Ce nouvel acte du feuilleton politique guinéen interroge le futur de l’UFDG, force d’opposition-historique qui, malgré les défis, s’est imposée comme un creuset de formation de responsables de premier plan. Face à la transition, à la recomposition des alliances et à la tentation du pouvoir, le parti est condamné à s’adapter, à renouveler ses méthodes de mobilisation et à affiner sa stratégie pour ne pas devenir simple pourvoyeur de ministres pour la concurrence.

Pour l’heure, l’UFDG adopte la posture de la résilience : “Nous, on est à l’UFDG, Alhamdou lillah, tout va bien.” Une invitation à la patience et à la confiance, qui laisse entendre que ni la politique de la chaise vide, ni le recours systématique à la contestation ne constituent l’unique voie d’avenir.

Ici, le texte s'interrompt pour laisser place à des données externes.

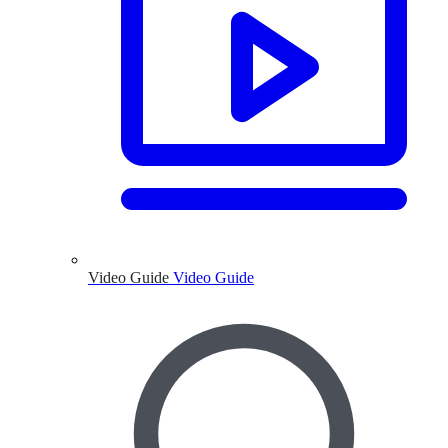
Video Guide
Video Guide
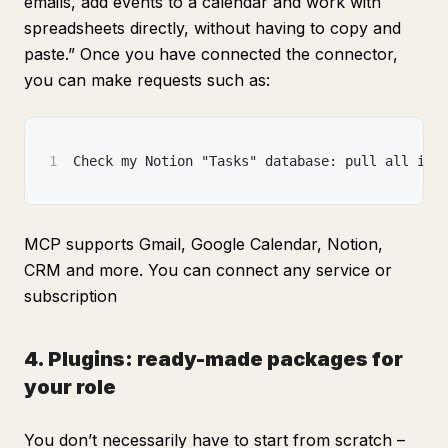
emails, add events to a calendar and work with
spreadsheets directly, without having to copy and
paste.” Once you have connected the connector,
you can make requests such as:
1
Check my Notion "Tasks" database: pull all ite
MCP supports Gmail, Google Calendar, Notion,
CRM and more. You can connect any service or
subscription
4. Plugins: ready-made packages for
your role
You don’t necessarily have to start from scratch –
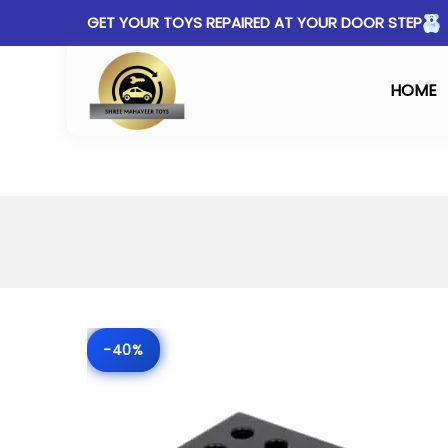
GET YOUR TOYS REPAIRED AT YOUR DOOR STEP
HOME
-40%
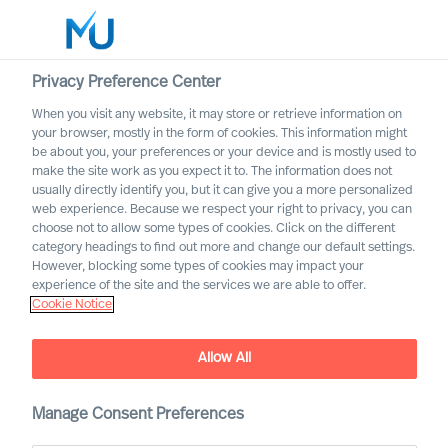
Privacy Preference Center
When you visit any website, it may store or retrieve information on
English
your browser, mostly in the form of cookies. This information might
be about you, your preferences or your device and is mostly used to
Søg
make the site work as you expect it to. The information does not
usually directly identify you, but it can give you a more personalized
web experience. Because we respect your right to privacy, you can
Log ind
choose not to allow some types of cookies. Click on the different
category headings to find out more and change our default settings.
Worldwide
However, blocking some types of cookies may impact your
experience of the site and the services we are able to offer.
Cookie Notice
Allow All
Manage Consent Preferences
Workin’ on the Railroad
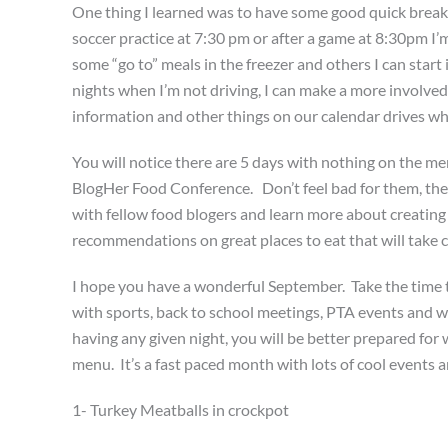
One thing I learned was to have some good quick brea
soccer practice at 7:30 pm or after a game at 8:30pm I’
some “go to” meals in the freezer and others I can start 
nights when I’m not driving, I can make a more involved
information and other things on our calendar drives w
You will notice there are 5 days with nothing on the me
BlogHer Food Conference. Don’t feel bad for them, there
with fellow food blogers and learn more about creating a
recommendations on great places to eat that will take ca
I hope you have a wonderful September. Take the time t
with sports, back to school meetings, PTA events and w
having any given night, you will be better prepared f
menu. It’s a fast paced month with lots of cool events 
1- Turkey Meatballs in crockpot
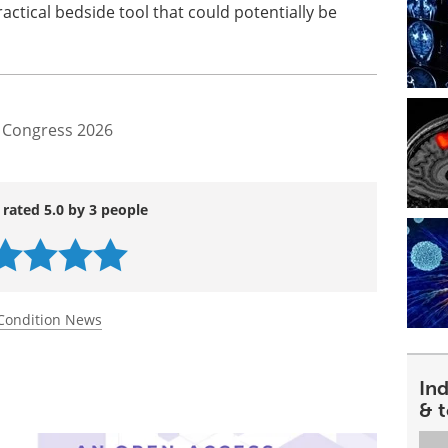
actical bedside tool that could potentially be
 Congress 2026
 rated 5.0 by 3 people
Condition News
In
& 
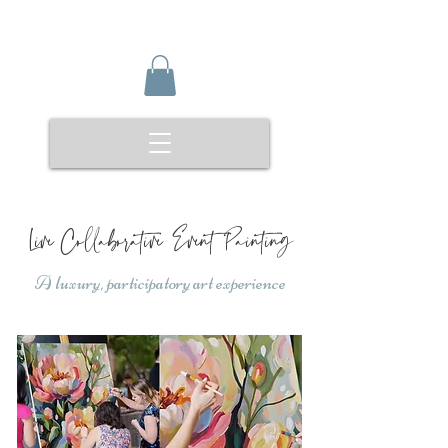
Live Collaborative Event Painting
A luxury, participatory art experience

A la croisée des chemins politiques

L’intronisation de Cellou Baldé au gouvernement Bah Oury résonne, inévitablement, comme une séquence forte du jeu politique guinéen. Elle expose la tension entre aspirations individuelles et fidélité collective, et remet au centre de la scène la nécessité, pour chaque force politique, d’inventer en permanence de nouvelles modalités d’existence et d’action. Entre ouverture, recomposition et prudence, la Guinée avance, portée par des hommes et des femmes qui, tour à tour, défient, quittent, ou reconstruisent leurs appartenances.

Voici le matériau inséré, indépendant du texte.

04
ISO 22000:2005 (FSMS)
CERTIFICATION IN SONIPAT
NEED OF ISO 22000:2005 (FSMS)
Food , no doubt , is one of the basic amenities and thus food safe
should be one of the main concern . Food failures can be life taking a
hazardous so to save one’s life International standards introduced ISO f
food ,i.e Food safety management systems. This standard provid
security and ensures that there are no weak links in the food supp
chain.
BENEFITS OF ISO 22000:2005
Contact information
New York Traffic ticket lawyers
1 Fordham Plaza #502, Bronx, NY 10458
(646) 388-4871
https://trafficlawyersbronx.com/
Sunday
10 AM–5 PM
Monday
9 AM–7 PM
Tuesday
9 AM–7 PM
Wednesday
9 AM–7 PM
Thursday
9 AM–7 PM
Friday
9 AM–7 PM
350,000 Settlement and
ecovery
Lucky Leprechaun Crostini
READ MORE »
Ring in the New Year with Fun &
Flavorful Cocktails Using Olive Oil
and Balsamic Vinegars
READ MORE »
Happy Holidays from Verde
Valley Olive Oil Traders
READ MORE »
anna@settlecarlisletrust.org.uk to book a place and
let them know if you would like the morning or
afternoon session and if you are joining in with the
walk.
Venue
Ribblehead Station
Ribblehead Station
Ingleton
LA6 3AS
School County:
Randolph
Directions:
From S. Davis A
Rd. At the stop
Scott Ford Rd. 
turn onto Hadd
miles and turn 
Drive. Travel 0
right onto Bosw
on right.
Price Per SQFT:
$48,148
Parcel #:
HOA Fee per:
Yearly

La suite ? Elle dépendra de la capacité des uns à joindre le geste à la parole, et des autres à faire preuve d’intelligence politique, dans un contexte de transition où chaque mouvement compte. Le sort de Cellou Baldé, désormais membre du gouvernement, et la trajectoire de l’UFDG, resteront les baromètres précieux d’une démocratie guinéenne en constante reconfiguration.